Can I set the process group of an existing process? - linux

I have a bunch of mini-server processes running. They're in the same process group as a FastCGI server I need to stop. The FastCGI server will kill everything in its process group, but I need those mini-servers to keep running.
Can I change the process group of a running, non-child process (they're children of PID 1)? setpgid() fails with "No such process" though I'm positive its there.
This is on Fedora Core 10.
NOTE the processes are already running. New servers do setsid(). These are some servers spawned by older code which did not.

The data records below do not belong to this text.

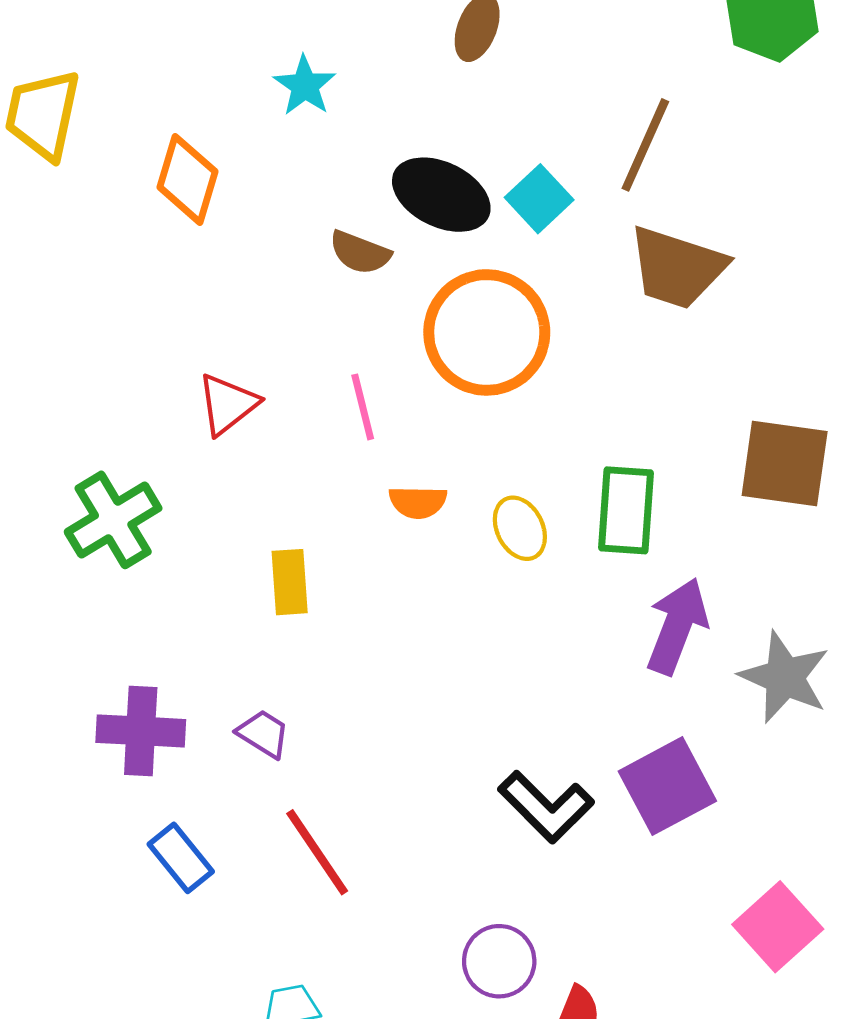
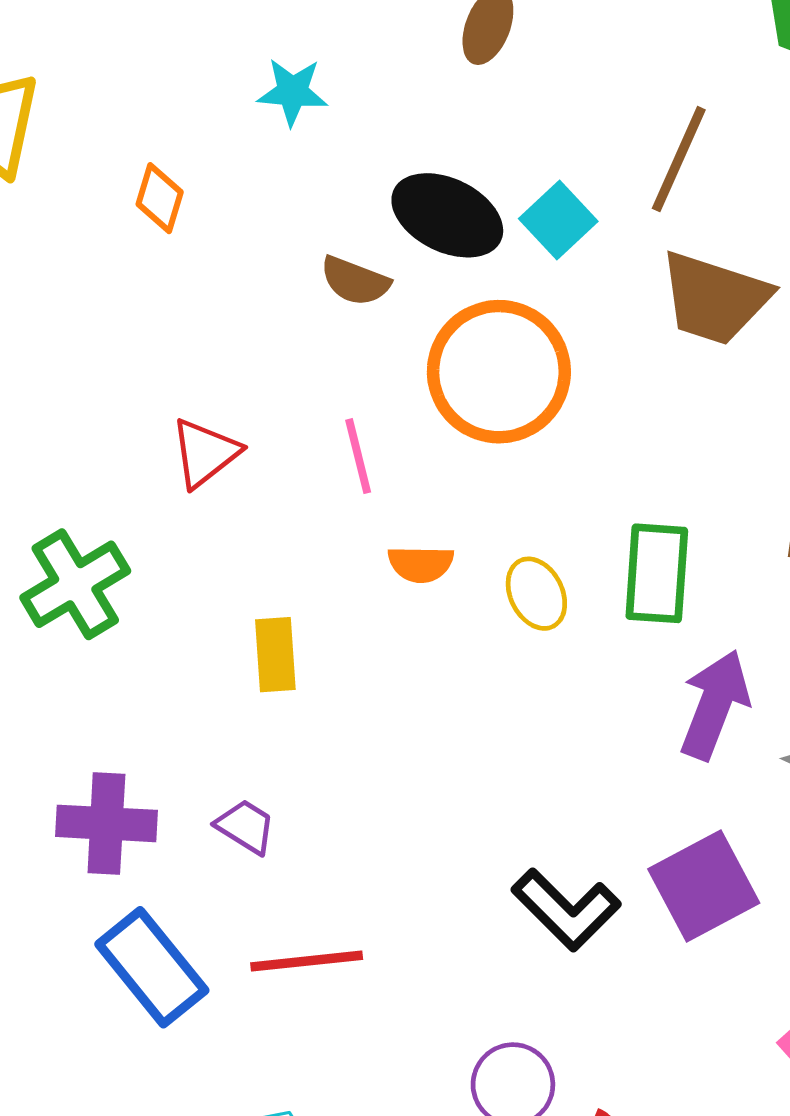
cyan star: (305, 86) -> (293, 92), turned -30
orange diamond: (188, 179) -> (160, 198), size x0.7
red line: (317, 852) -> (307, 961), turned -62
blue rectangle: (181, 858) -> (152, 967), size x1.5

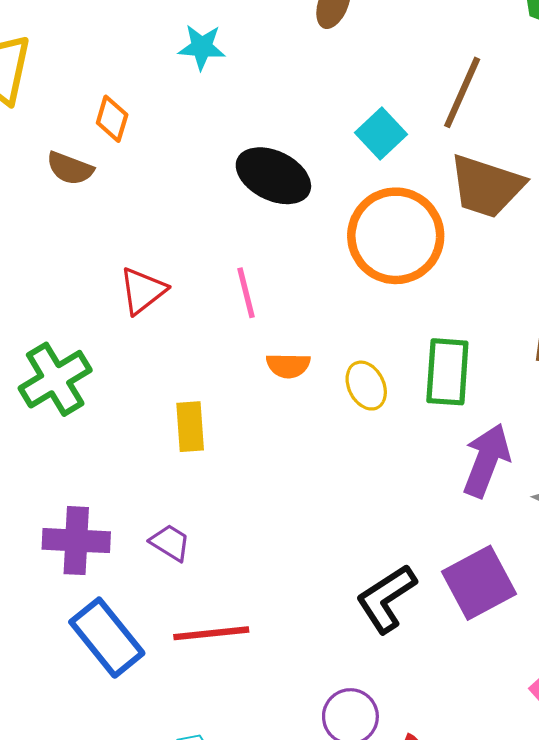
black ellipse: (447, 215) -> (273, 176), moved
brown semicircle: (355, 281) -> (70, 168), moved
orange circle: (499, 372) -> (396, 236), moved
black L-shape: (566, 909) -> (386, 599), turned 102

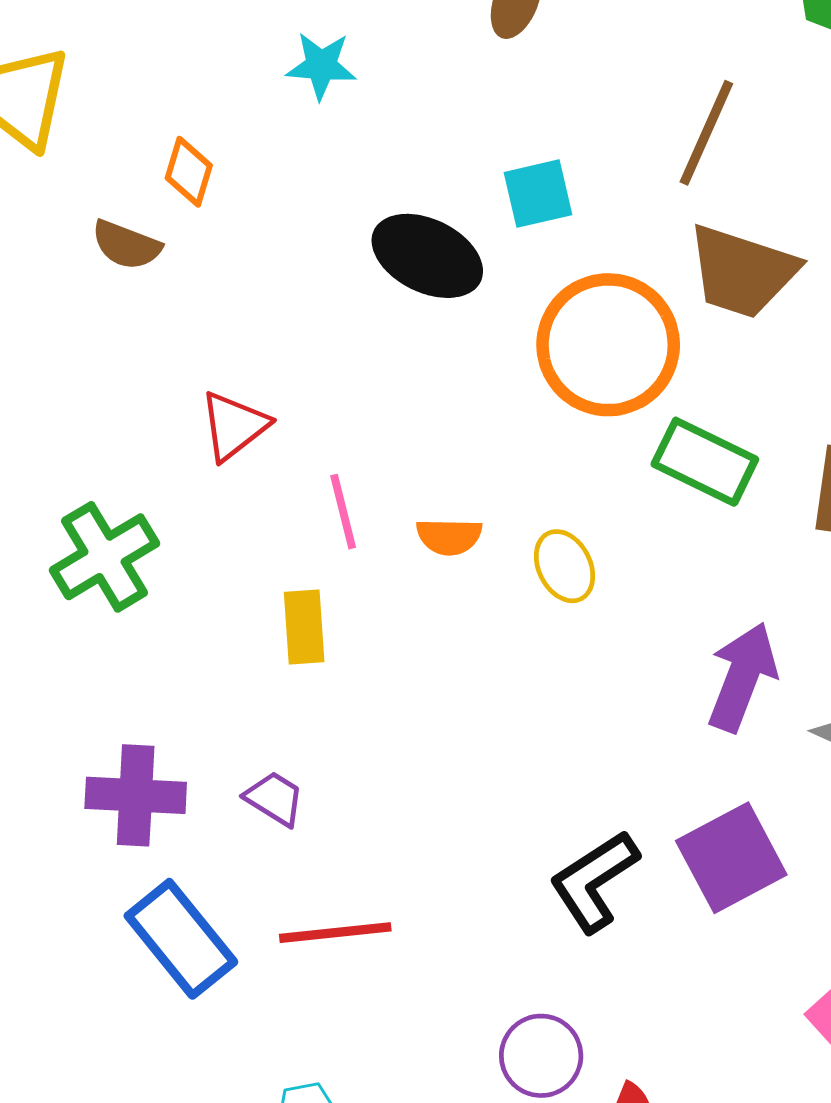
cyan square: (381, 134) -> (538, 194), moved, turned 30
pink line: (246, 293) -> (343, 512), moved
green rectangle: (447, 372) -> (705, 462), moved, turned -68

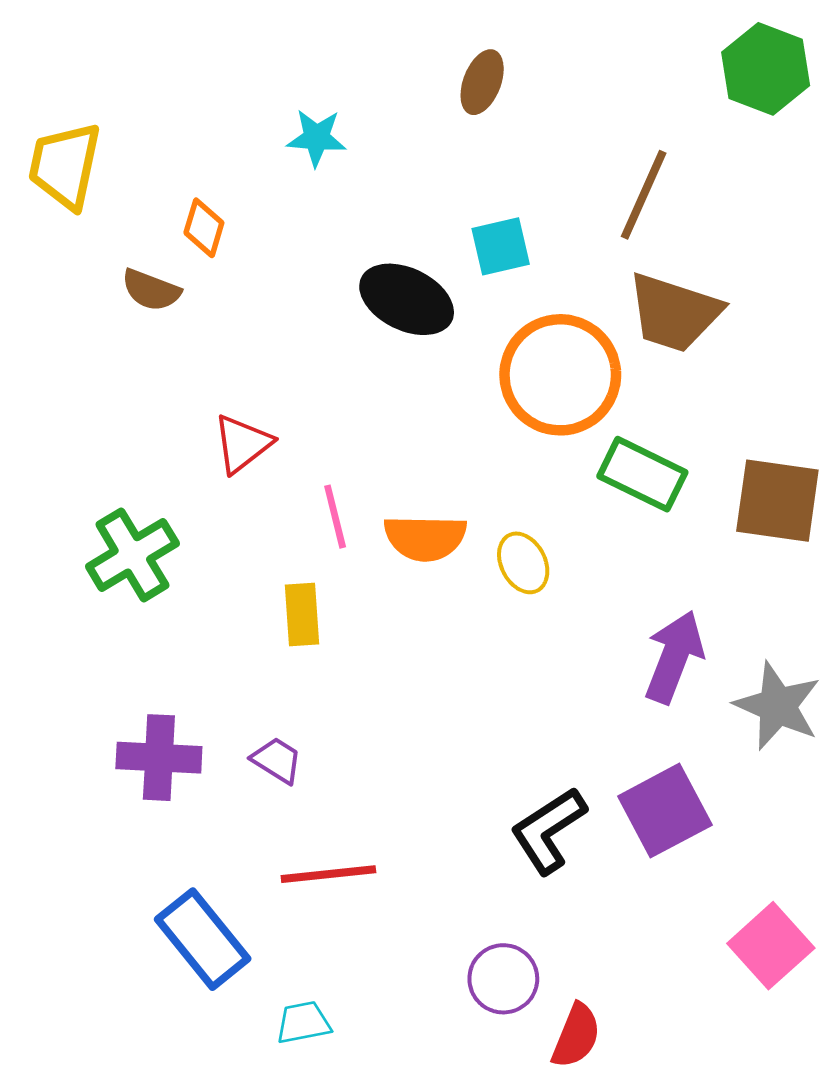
orange semicircle: (449, 537) -> (425, 538), size x1.5
blue rectangle: (181, 939) -> (203, 939), moved

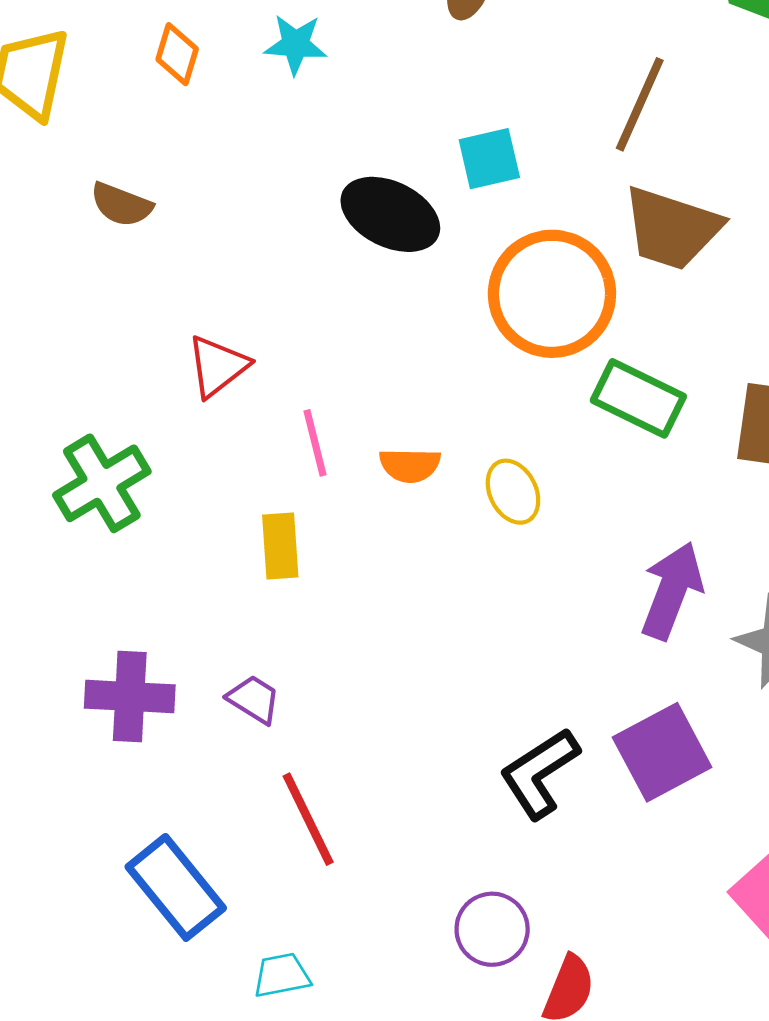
orange diamond: (204, 228) -> (177, 54), moved
orange semicircle: (425, 538) -> (410, 465), size x0.7
red line: (328, 874) -> (308, 819), turned 70

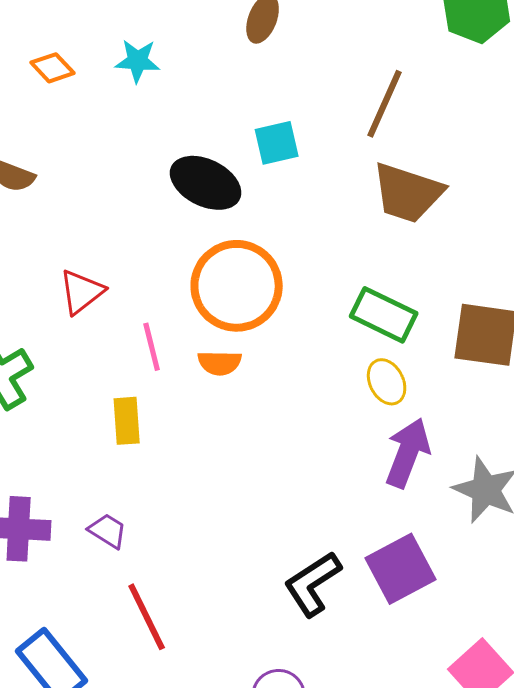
orange diamond: (177, 54) -> (53, 68), turned -60
orange circle: (552, 294) -> (237, 286), moved
yellow ellipse: (513, 492) -> (387, 382), moved

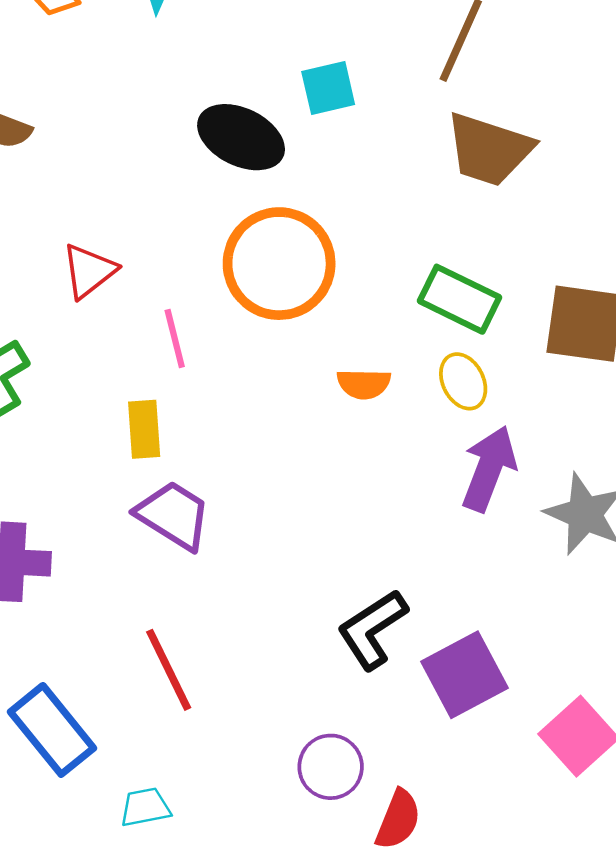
orange semicircle: (220, 363) -> (364, 384), moved
purple trapezoid: (108, 531) -> (174, 515), moved, size x1.6
purple square: (401, 569) -> (464, 675), moved

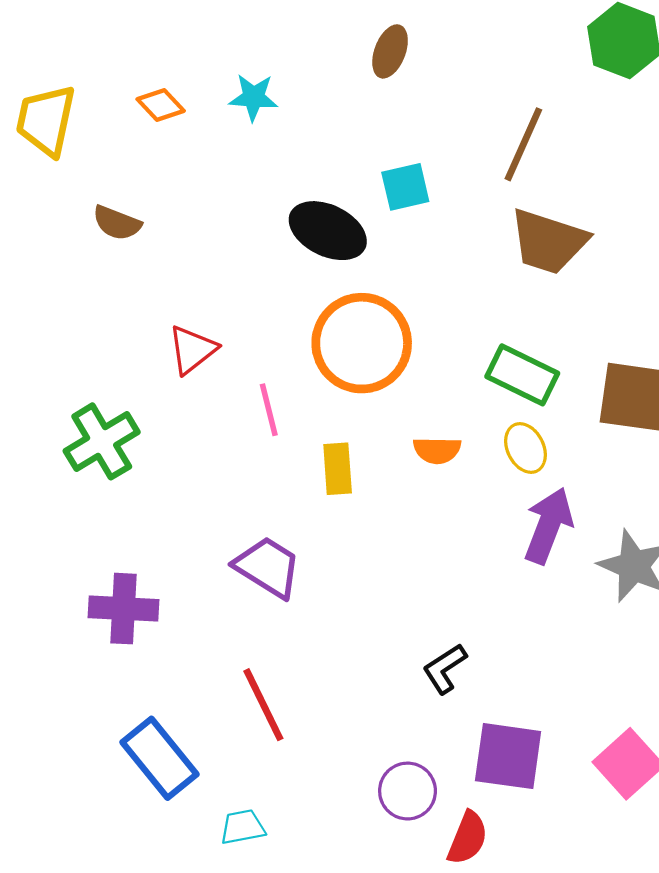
yellow rectangle: (144, 429) -> (338, 469), moved
black L-shape: (372, 629) -> (445, 669), size x0.7
purple square: (464, 675) -> (508, 756), moved, turned 36

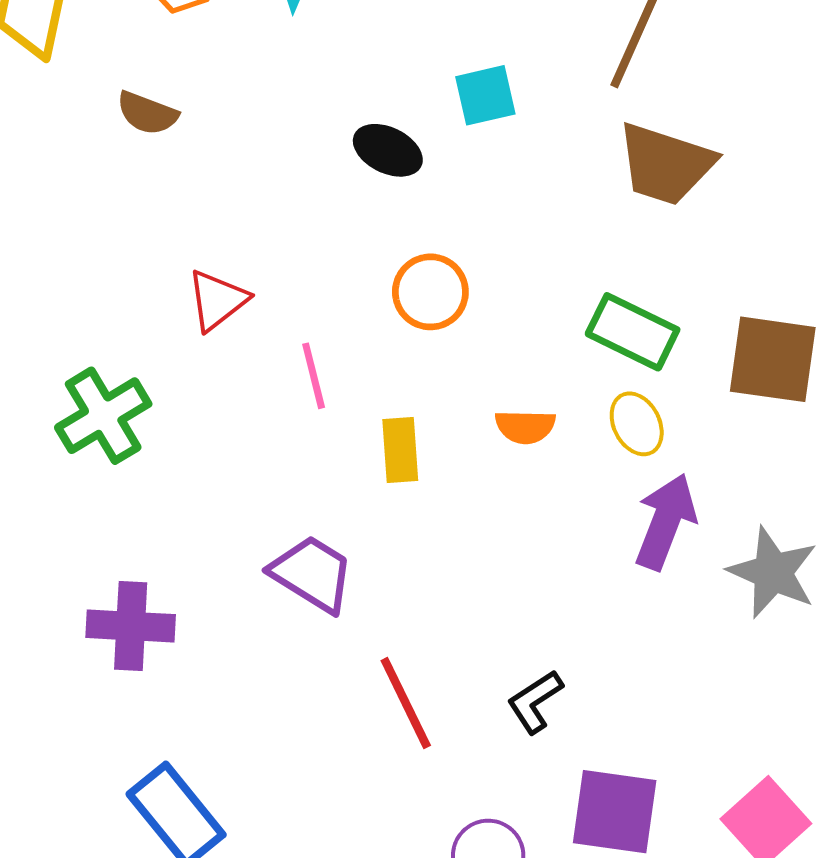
brown semicircle: (117, 223) -> (147, 113), moved
black ellipse: (328, 231) -> (388, 150), size x0.7
orange circle: (362, 343) -> (430, 292), size x0.6
red line: (263, 705) -> (406, 703), moved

One thing you could try is to do setsid() in the miniservers. That will make them session and process group leaders.
Also, keep in mind that you can't change the process group id to one from another session, and that you have to do the call to change the process group either from within the process that you want to change the group of, or from the parent of the process.
I've recently written some test code to periodically change the process group of a set of processes for a very similar task. You need not change the group id periodically, it's just that I thought I might evade a certain script that periodically checked for a group that runs for longer than a certain amount of time. It may also help you track down the error that you get with setpgid():
#include <stdlib.h>
#include <unistd.h>
#include <stdio.h>
#include <fcntl.h>
#include <errno.h>
#include <sys/types.h>
#include <sys/stat.h>
#include <string.h>
void err(const char *msg);
void prn(const char *msg);
void mydaemon();
int main(int arc, char *argv[]) {
mydaemon();
if (setsid() < 0)
err("setsid");
int secs = 5*60;
/* creating a pipe for the group leader to send changed
group ids to the child */
int pidx[2];
if (pipe(pidx))
err("pipe");
fcntl(pidx[0], F_SETFL, O_NONBLOCK);
fcntl(pidx[1], F_SETFL, O_NONBLOCK);
prn("begin");
/* here the child forks, it's a stand in for the set of
processes that need to have their group ids changed */
int child = fork();
switch (child) {
case -1: err("fork3");
case 0:
close(pidx[1]);
while(1) {
sleep(7);
secs -= 7;
if (secs <= 0) { prn("end child"); exit(0); }
int pid;
/* read new pid if available */
if (read(pidx[0], &pid, sizeof pid) != sizeof pid) continue;
/* set new process group id */
if (setpgid(getpid(), pid)) err("setpgid2");
prn("child group changed");
}
default: break;
}
close(pidx[0]);
/* here the group leader is forked every 20 seconds so that
a new process group can be sent to the child via the pipe */
while (1) {
sleep(20);
secs -= 20;
int pid = fork();
switch (pid) {
case -1: err("fork2");
case 0:
pid = getpid();
/* set process group leader for this process */
if (setpgid(pid, pid)) err("setpgid1");
/* inform child of change */
if (write(pidx[1], &pid, sizeof pid) != sizeof pid) err("write");
prn("group leader changed");
break;
default:
close(pidx[1]);
_exit(0);
}
if (secs <= 0) { prn("end leader"); exit(0); }
}
}
void prn(const char *msg) {
char buf[256];
strcpy(buf, msg);
strcat(buf, "\n");
write(2, buf, strlen(buf));
}
void err(const char *msg) {
char buf[256];
strcpy(buf, msg);
strcat(buf, ": ");
strcat(buf, strerror(errno));
prn(buf);
exit(1);
}
void mydaemon() {
int pid = fork();
switch (pid) {
case -1: err("fork");
case 0: break;
default: _exit(0);
}
close(0);
close(1);
/* close(2); let's keep stderr */
}

After some research I figured it out. Inshalla got the essential problem, "you can't change the process group id to one from another session" which explains why my setpgid() was failing (with a misleading message). However, it seems you can change it from any other process in the group (not necessarily the parent).
Since these processes were started by a FastCGI server and that FastCGI server was still running and in the same process group. Thus the problem, can't restart the FastCGI server without killing the servers it spawned. I wrote a new CGI program which did a setpgid() on the running servers, executed it through a web request and problem solved!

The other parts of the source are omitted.